The fact that "neither of the parties developed [these] arguments . . . does not prevent [the court] from ruling on this basis . . . .” ML-CFC 2007-6 Puerto Rico Props., LLC v. BPP Retail Props., LLC, 951 F.3d 41, 46 (1st Cir. 2020) (citations omitted); see id. ("When an issue or claim is properly before the court, the court is not limited to the particular legal theories advanced by the parties, but rather retains the independent power to identify and apply the proper construction of governing law.” (quoting Kamen v. Kemper Fin. Servs., Inc., 500 U.S. 90, 99 (1991))).
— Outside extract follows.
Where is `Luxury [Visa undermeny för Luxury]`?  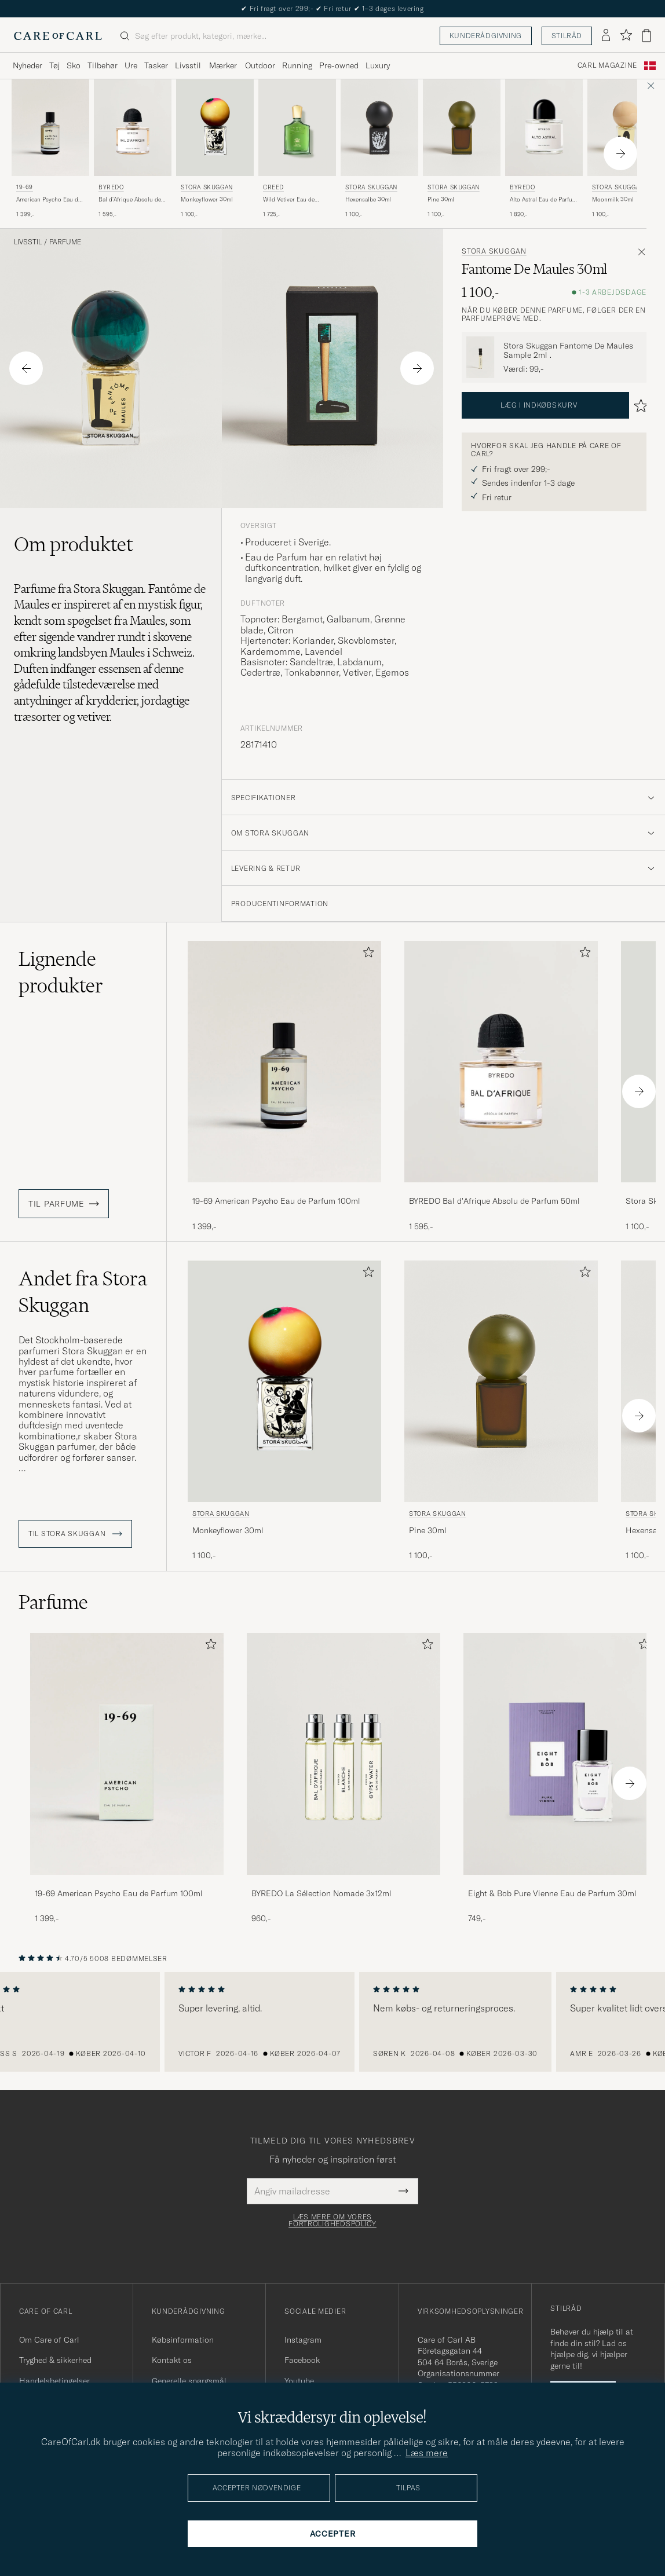
Luxury [Visa undermeny för Luxury] is located at coordinates (378, 65).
It is therefore not necessary to address any broader deficiency regarding the operative complaint, namely, that it sets out only official capacity claims. See Swartz v. Bahr, Civil Action No. 16-12144-LTS, 2017 WL 2695290, at *4 (D. Mass. June 22, 2017) (Bivens "permits claims against federal officials only in their individual capacities (not against agency employees sued in an official capacity).”) (citation omitted). By way of background, the court previously denied without prejudice a motion for leave to amend the operative complaint to set out individual capacity claims because the plaintiff did not serve the motion on the defendants. Similarly, the plaintiff fails to indicate that he served the motion for an injunctive order on the defendants. Although this failure could provide an additional basis to deny the motion without prejudice subject to serving the motion on the defendants, each of the above two deficiencies constitutes a more definitive and efficient ground to recommend the motion's denial.
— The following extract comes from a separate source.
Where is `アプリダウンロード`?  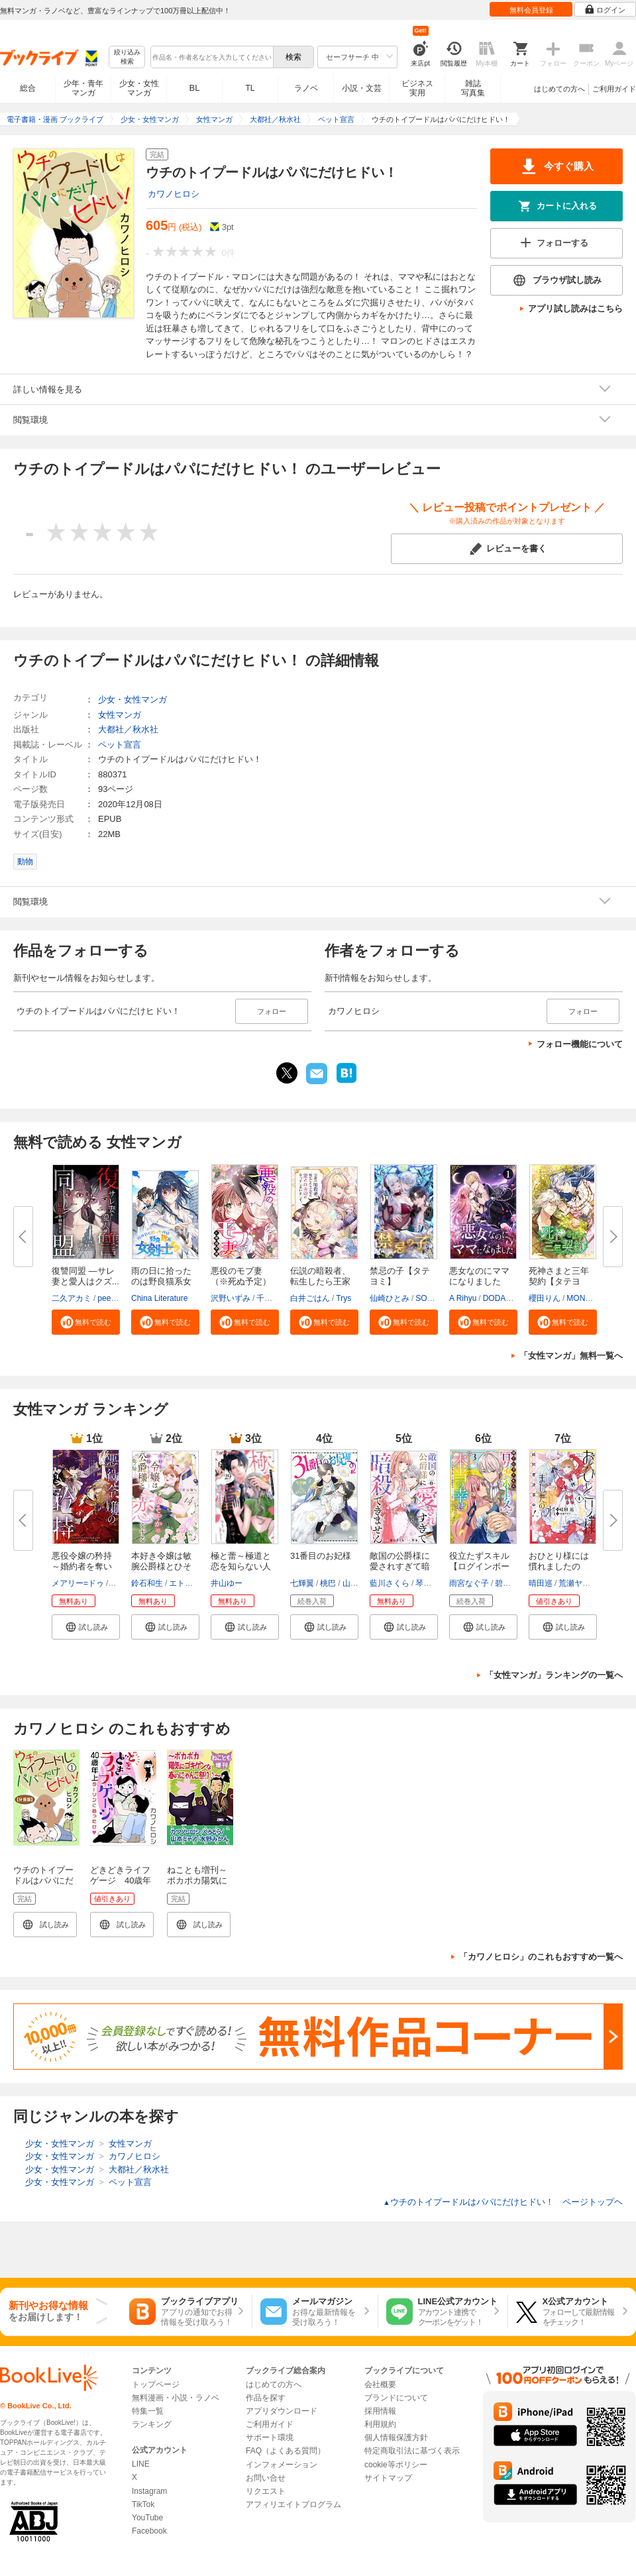 アプリダウンロード is located at coordinates (281, 2411).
As a final matter, the operative complaint states that "[t]his Civil action [is] authorized by 42 U.S.C. section 1983 Bivens [sic] to redress the deprivation under color of federal law, of rights secured by the Constitution of the United States.” (D. 12, ¶ 5) (emphasis added). As federal officials, the defendants are not acting under color of state law within the meaning of 42 U.S.C. § 1983 (“section 1983”) and cannot be sued under section 1983. See McMann v. United States, C. A. No. 12-11952-PBS, 2013 WL 1327229, at *1 n.1 (D. Mass. Mar. 26, 2013) (“[F]ederal officials cannot be sued under [section] 1983 because they do not act under color of state law.”) (citation omitted); see generally Gonzalez v. Velez, 864 F.3d 45, 53 (1st Cir. 2017) (noting Supreme “Court allowed a Bivens-type action under the Eighth Amendment in a case in which federal correctional officers had failed to treat a prisoner's asthma during his incarceration”) (citation omitted). Accordingly, the court construes the operative complaint as an action authorized by Bivens as opposed to “authorized by 42 U.S.C. section 1983 Bivens” (D. 12, ¶ 5) (emphasis added).
II. CONCLUSION
In accordance with the foregoing discussion, the court orders the case redrawn for reassignment to a district judge and recommendsupon reassignment that the motion for an injunctive order (D. 9) be DENIED .
The parties are hereby advised that under the provisions of Federal Rule of Civil Procedure 72(b), any party who objects to this recommendation must file specific written objections thereto with the Clerk of this Court within 14 days of the party's receipt of this Report and Recommendation. The written objections must specifically identify the portion of the proposed findings, recommendations, or report to which objection is made and the basis for such objections. The parties are further advised that the United States Court of Appeals for this Circuit has repeatedly indicated that failure to comply with Rule 72(b) will preclude further appellate review of the District Court's order based on this Report and Recommendation. See Keating v. Secretary of Health and Human Servs., 848 F.2d 271 (1st Cir. 1988); United States v. Emiliano Valencia-Copete, 792 F.2d 4 (1st Cir. 1986).